Poses of a 3D rigid object are in general regarded as rigid transformations and the set of poses is identified with the set of rigid transformations \(\textit{SE}(3)\), the special Euclidean group. The Lie group structure of \(\textit{SE}(3)\) makes the relative displacement of the object between two poses explicit and thus enables the definition of a distance between poses as the length of a shortest motion performing this displacement. This identification is particularly meaningful for applications where the motion of a rigid body is considered—such as motion planning (Sucan et al. 2012) or object tracking (Tjaden et al. 2016). However while there already exists numerous works regarding \(\textit{SE}(3)\) metrics, choosing how to deal with poses of an object still remains challenging, as practitioners face questions such as how to tune the relative importance of position and orientation, even in the current deep learning era (Kendall et al. 2015).
There are applications in which motion considerations are irrelevant, and for which only a notion of similarity between poses is required. Pose estimation of instances of a rigid object based on a noisy set of votes is a good example of such a problem. While motionbased applications rely on local properties of the pose space which have been the subject of a large amount of research work, applications based on similarity have to deal with numerous poses at once, performing operations such as neighborhood queries—i.e. finding poses in a set of poses similar to a given one—or pose averaging and have not gathered as much theoretical interest. Consequently, similarity measures suffering from major flaws are still used in practical applications. Following the work of Fanelli et al. (2011), Tejani et al. (2014) use a Mean Shift procedure based on the Euclidean distance between Euler angles as a representation of poses in their stateoftheart object pose estimation method. Such a measure is fast to compute and enables the use of efficient tools developed for Euclidean spaces to perform the neighborhood queries and pose averaging required for Mean Shift, but it is not a distance. The parametrization of a rotation based on Euler angles notoriously suffers from border effects, singularities, and is dependent on the choice of frame. These issues may only have limited effects on the results announced by the authors, thanks to an appropriate choice of frames orientation and to the low variability of objects orientations within their datasets. Nonetheless, they cannot be avoided when dealing with the general case of poses having arbitrary orientations. Such an example expresses the lack of tools for dealing efficiently with large sets of poses.

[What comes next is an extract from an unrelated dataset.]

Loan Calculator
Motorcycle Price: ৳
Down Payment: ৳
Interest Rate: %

Lastly, there are cases where the pose of a rigid object cannot be identified as a single rigid transformation and therefore, for which existing results cannot be applied. Such cases occur when dealing with objects showing symmetry properties such as revolution objects or cuboids, and are, in fact, common among manufactured objects. The existing literature on object pose estimation does not usually discuss how such objects are handled, and the most widespread validation method used for symmetrical objects (Hinterstoisser et al. 2012) consists in a relaxed similarity measure that cannot distinguish between poses such as a cylindrical can being flipped up or down.

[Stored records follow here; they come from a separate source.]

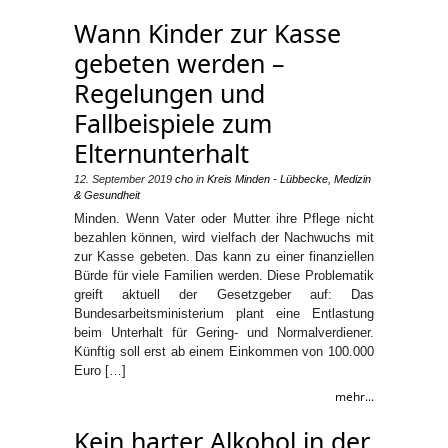
Wann Kinder zur Kasse
gebeten werden –
Regelungen und
Fallbeispiele zum
Elternunterhalt
12. September 2019
cho
in
Kreis Minden - Lübbecke
,
Medizin
& Gesundheit
Minden. Wenn Vater oder Mutter ihre Pflege nicht
bezahlen können, wird vielfach der Nachwuchs mit
zur Kasse gebeten. Das kann zu einer finanziellen
Bürde für viele Familien werden. Diese Problematik
greift aktuell der Gesetzgeber auf: Das
Bundesarbeitsministerium plant eine Entlastung
beim Unterhalt für Gering- und Normalverdiener.
Künftig soll erst ab einem Einkommen von 100.000
Euro […]
mehr...
Kein harter Alkohol in der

Our goal in this paper is to address those issues by providing a consistent and general framework for dealing with any kind of physically admissible rigid object in practical applications. To this end, we propose a pose definition valid for any bounded rigid object, equivalent to a set of rigid transformations (Sect. 2). We then propose a physically meaningful distance over the pose space (Sect. 4), and show how poses can be represented in a Euclidean space to enable fast distance computations and neighborhood queries (Sect. 5). We show how the pose averaging problem can be solved quite efficiently (Sect. 8) for this metric using a projection technique (Sect. 7) and lastly we propose an example application for the problem of pose estimation of instances of a rigid object given a set of votes.
2 A Definition for Pose
We will refer to the set of possible poses as a pose space which we will denote \(\mathscr {C}\) for consistency with the notion of configuration space in robotics literature.

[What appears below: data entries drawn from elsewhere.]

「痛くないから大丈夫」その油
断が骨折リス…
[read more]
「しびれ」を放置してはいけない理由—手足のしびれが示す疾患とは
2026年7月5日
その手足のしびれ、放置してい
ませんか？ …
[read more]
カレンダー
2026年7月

2.1 Link Between the Pose Space and \(\textit{SE}(3)\)
A pose space is highly related to the group of rigid transformations \(\textit{SE}(3)\). Let us consider a rigid object, and \(\mathscr {P}_0 \in \mathscr {C}\) an arbitrary reference pose for this object.
A rigid transformation applied to the object at its reference pose defines a static state of the object, i.e. a pose. In a similar way, a pose \(\mathscr {P} \in \mathscr {C}\) of the object can be reached through a rigid displacement from the reference pose \(\mathscr {P}_0\), and therefore \(\mathscr {P}\) can be described completely by the rigid transformation corresponding to this displacement.
However, the rigid transformation corresponding to a given pose is not necessarily unique and therefore the identification of \(\textit{SE}(3)\) with the pose space is in the general case incorrect. Objects—and especially manufactured ones—may indeed show some proper symmetry properties that make them invariant to some rigid displacements.
2.2 Pose as Equivalence Class of \(\textit{SE}(3)\)
Let \(M \subset SE(3)\) be the set of rigid transformations representing the same pose as a rigid transformation \(\mathbf {T}\). For the bunny object Fig. 1d, M typically consists in the singleton \(\lbrace \mathbf {T} \rbrace \). But M can also contain a continuum of poses in the case of a revolution object such as the candlestick Fig. 1a, or even be a discrete set, such as for the rocket object depicted Fig. 1e where the same pose can be represented by 3 different transformations.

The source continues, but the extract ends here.